Here name will be "serde" or "tokio".
Creating Extension Attributes (For Crate Authors)
If you're building a crate that needs custom attributes, here's how to define and query them.
Querying Extension Attributes at Runtime
Extension attributes are stored in the type's shape and can be queried at runtime:
use facet_core::{Field, FieldAttribute};
fn process_field(field: &Field) {
// Check if an attribute exists
if field.has_extension_attr("kdl", "child") {
// This field is a KDL child node
}
// Get the attribute with its arguments
if let Some(ext) = field.get_extension_attr("kdl", "property") {
// Access raw token arguments
let args = ext.args; // &[Token]
// Or parse into structured form
let parsed = ext.parse_args().unwrap();
for (name, value) in parsed.named {
// Handle named arguments like `rename = "foo"`
}
}
}
The ExtensionAttr Structure
pub struct ExtensionAttr {
/// The namespace (e.g., "kdl" in `#[facet(kdl::child)]`)
pub ns: &'static str,
/// The key (e.g., "child" in `#[facet(kdl::child)]`)
pub key: &'static str,
/// Raw token arguments from the attribute
pub args: &'static [Token],
/// Function to get typed data (for advanced use)

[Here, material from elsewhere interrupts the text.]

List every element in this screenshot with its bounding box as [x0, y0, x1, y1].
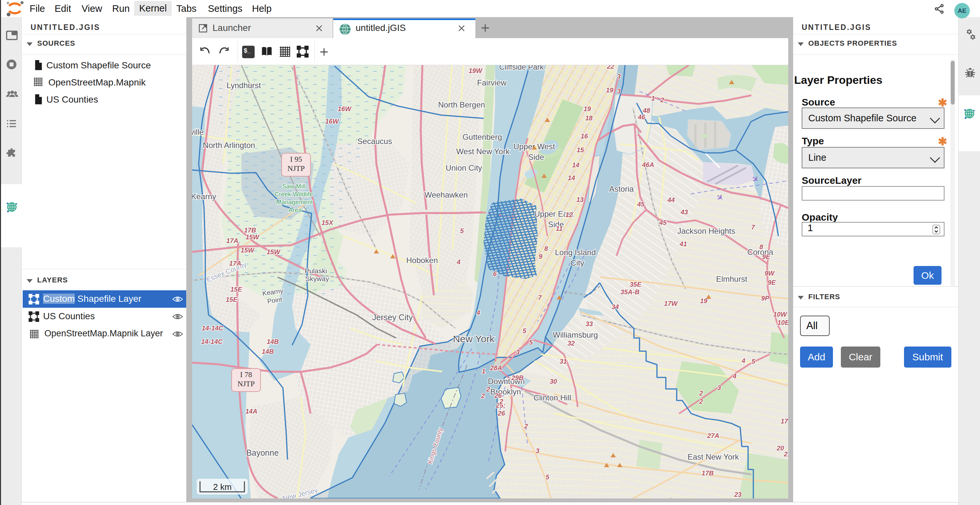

pub get: fn() -> &'static (dyn Any + Send + Sync),
}
Parsing Arguments
For attributes with arguments like #[facet(orm::index(unique, name = "idx"))]:
let ext = field.get_extension_attr("orm", "index").unwrap();
let args = ext.parse_args().unwrap();
// Positional arguments (like `unique`)
for arg in &args.positional {
match arg {
ParsedValue::Ident(name) => println!("Flag: {}", name),
ParsedValue::Literal(lit) => println!("Value: {}", lit),
}
}
// Named arguments (like `name = "idx"`)
for (key, value) in &args.named {
println!("{} = {:?}", key, value);
}
Where Extension Attributes Can Appear
Extension attributes can be attached to:
- Shapes (structs, enums): via
ShapeAttribute::Extension - Fields: via
FieldAttribute::Extension - Variants: via
VariantAttribute::Extension
Example checking shape-level attributes:
use facet_core::{Shape, ShapeAttribute};
fn check_shape(shape: &Shape) {
for attr in shape.attributes {
if let ShapeAttribute::Extension(ext) = attr {
if ext.ns == "orm" && ext.key == "table" {
// This type has #[facet(orm::table)]
}
}
}
}
Current Limitations
Extension attributes are validated at runtime, not compile time. This means:
- A typo like
#[facet(kdl::chld)](instead ofchild) will compile successfully - The error only appears at runtime when the attribute is queried and not found
- Error messages may not clearly indicate the typo
We're working on compile-time validation with helpful error messages.